Jornal do Brasil

Quarta-feira, 22 de Maio de 2013

Rio

Chega a 60 número de ônibus apedrejados durante greve no Rio

Jornal do Brasil

Já chega a 60 o número de ônibus apedrejados durante a greve dos rodoviários no município do Rio de Janeiro. Os coletivos são das viações Pégaso e Jabour, da Zona Oeste da cidade. Vários motoristas foram agredidos por piqueteiros nas portas das garagens, em Santa Cruz e Campo Grande.

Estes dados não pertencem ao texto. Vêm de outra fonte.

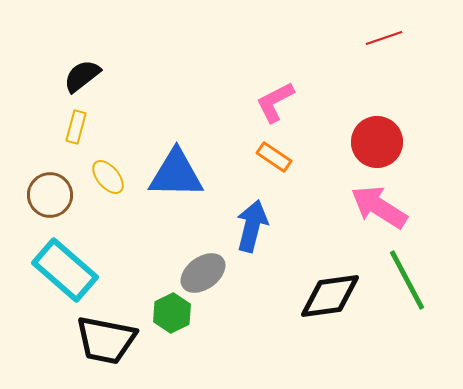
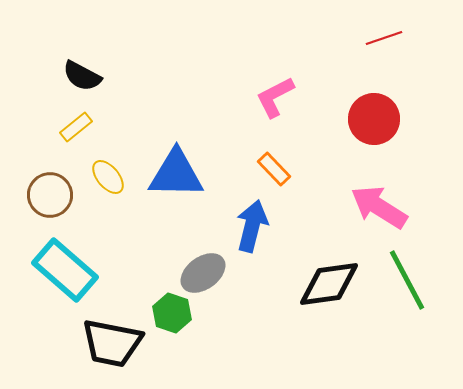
black semicircle: rotated 114 degrees counterclockwise
pink L-shape: moved 5 px up
yellow rectangle: rotated 36 degrees clockwise
red circle: moved 3 px left, 23 px up
orange rectangle: moved 12 px down; rotated 12 degrees clockwise
black diamond: moved 1 px left, 12 px up
green hexagon: rotated 15 degrees counterclockwise
black trapezoid: moved 6 px right, 3 px down
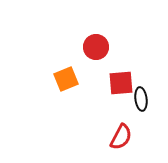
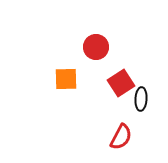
orange square: rotated 20 degrees clockwise
red square: rotated 28 degrees counterclockwise
black ellipse: rotated 10 degrees clockwise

Durante a madrugada, também houve confusão entre grevistas e funcionários da empresa Santa Maria, na Estrada Coronel Pedro Correa. Ninguém ficou ferido e a Polícia Militar foi acionada para controlar a situação.

>> Greve tem adesão de 90% dos rodoviários do Rio, diz sindicato

A paralisação dos motoristas e cobradores começou à meia-noite, após a realização de uma assembleia que rejeitou a proposta dos patrões. Ao meio-dia haverá uma nova assembleia para decidir os rumos do movimento. 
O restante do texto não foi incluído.